- [YOUR GOAL]
Return the entries that follow exactly, with no images.

◆ ◆ ◆ ◆

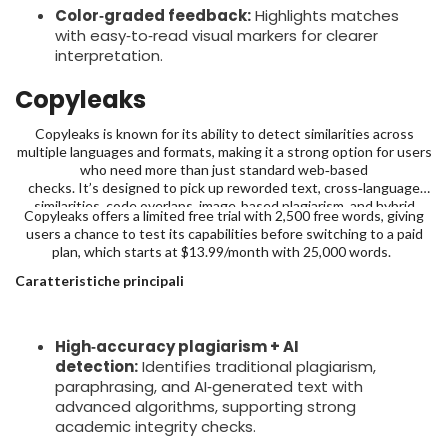
Color‑graded feedback:
Highlights matches
with easy‑to‑read visual markers for clearer
interpretation.
Copyleaks
Copyleaks is known for its ability to detect similarities across
multiple languages and formats, making it a strong option for users
who need more than just standard web‑based
checks. It’s designed to pick up reworded text, cross‑language
similarities, code overlaps, image‑based plagiarism, and hybrid
Copyleaks offers a limited free trial with 2,500 free words, giving
human-AI text with over 99% claimed accuracy; making it far more
users a chance to test its capabilities before switching to a paid
comprehensive than standard checkers.
plan, which starts at $13.99/month with 25,000 words.
Caratteristiche principali
High‑accuracy plagiarism + AI
detection:
Identifies traditional plagiarism,
paraphrasing, and AI‑generated text with
advanced algorithms, supporting strong
academic integrity checks.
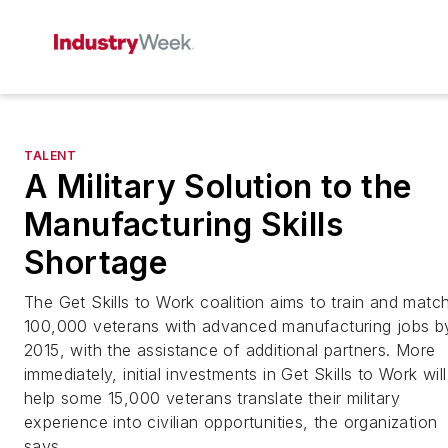
TALENT
A Military Solution to the
Manufacturing Skills
Shortage
The Get Skills to Work coalition aims to train and matc
100,000 veterans with advanced manufacturing jobs b
2015, with the assistance of additional partners. More
immediately, initial investments in Get Skills to Work will
help some 15,000 veterans translate their military
experience into civilian opportunities, the organization
says.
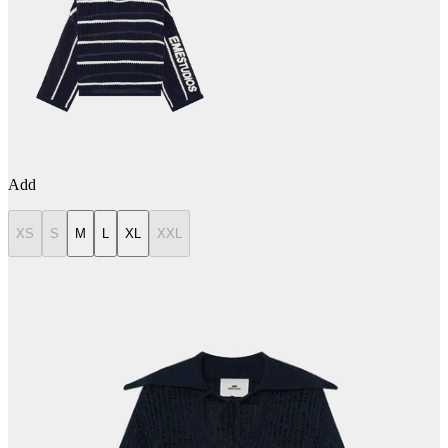
Add
XS
S
M
L
XL
XXL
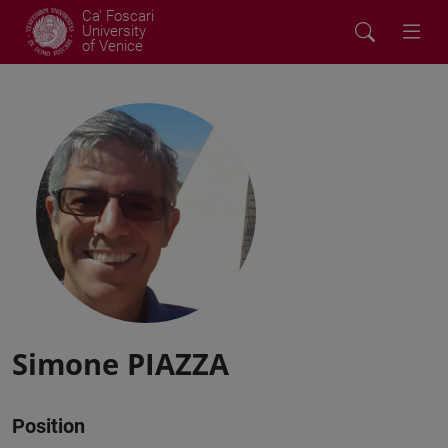
Ca' Foscari
University
of Venice
Simone PIAZZA
Position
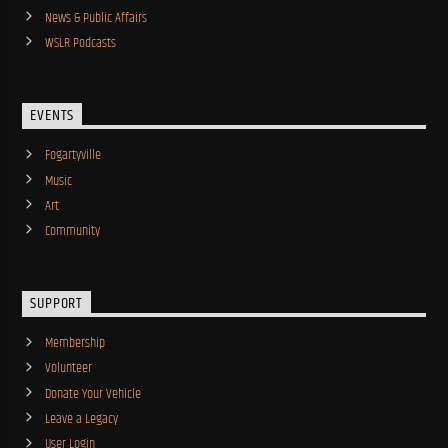
News & Public Affairs
WSLR Podcasts
EVENTS
Fogartyville
Music
Art
Community
SUPPORT
Membership
Volunteer
Donate Your Vehicle
Leave a Legacy
User Login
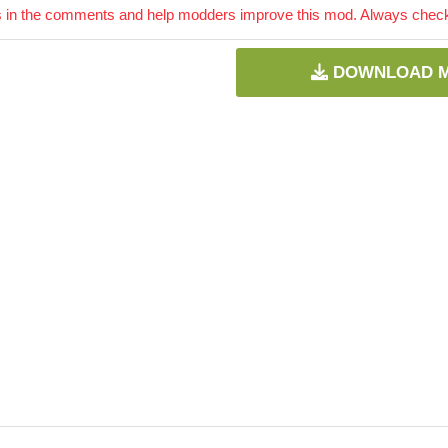
 in the comments and help modders improve this mod. Always check 
DOWNLOAD 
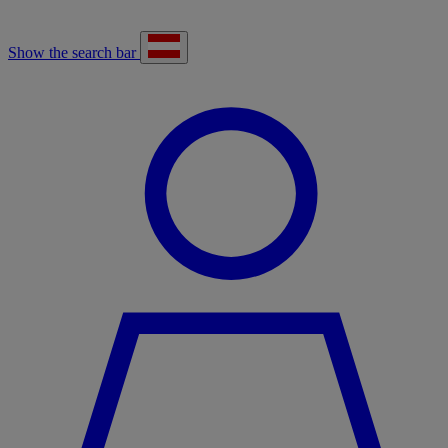
Show the search bar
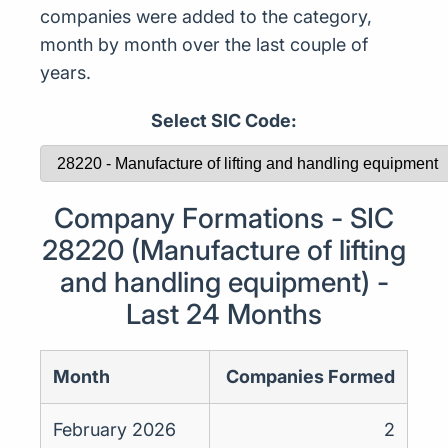
companies were added to the category,
month by month over the last couple of
years.
Select SIC Code:
Company Formations - SIC
28220 (Manufacture of lifting
and handling equipment) -
Last 24 Months
Month
Companies Formed
February 2026
2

◆ ◆ ◆ ◆

- [ANSWER AREA]
Color‑graded feedback:
Highlights matches
with easy‑to‑read visual markers for clearer
interpretation.
Copyleaks
Copyleaks is known for its ability to detect similarities across
multiple languages and formats, making it a strong option for users
who need more than just standard web‑based
checks. It’s designed to pick up reworded text, cross‑language
similarities, code overlaps, image‑based plagiarism, and hybrid
Copyleaks offers a limited free trial with 2,500 free words, giving
human-AI text with over 99% claimed accuracy; making it far more
users a chance to test its capabilities before switching to a paid
comprehensive than standard checkers.
plan, which starts at $13.99/month with 25,000 words.
Caratteristiche principali
High‑accuracy plagiarism + AI
detection:
Identifies traditional plagiarism,
paraphrasing, and AI‑generated text with
advanced algorithms, supporting strong
academic integrity checks.
TALENT
A Military Solution to the
Manufacturing Skills
Shortage
The Get Skills to Work coalition aims to train and matc
100,000 veterans with advanced manufacturing jobs b
2015, with the assistance of additional partners. More
immediately, initial investments in Get Skills to Work will
help some 15,000 veterans translate their military
experience into civilian opportunities, the organization
says.
Add
XS
S
M
L
XL
XXL
Ca' Foscari
University
of Venice
Simone PIAZZA
Position
News & Public Affairs
WSLR Podcasts
EVENTS
Fogartyville
Music
Art
Community
SUPPORT
Membership
Volunteer
Donate Your Vehicle
Leave a Legacy
User Login
 in the comments and help modders improve this mod. Always check 
DOWNLOAD 
Show the search bar
companies were added to the category,
month by month over the last couple of
years.
Select SIC Code:
Company Formations - SIC
28220 (Manufacture of lifting
and handling equipment) -
Last 24 Months
Month
Companies Formed
February 2026
2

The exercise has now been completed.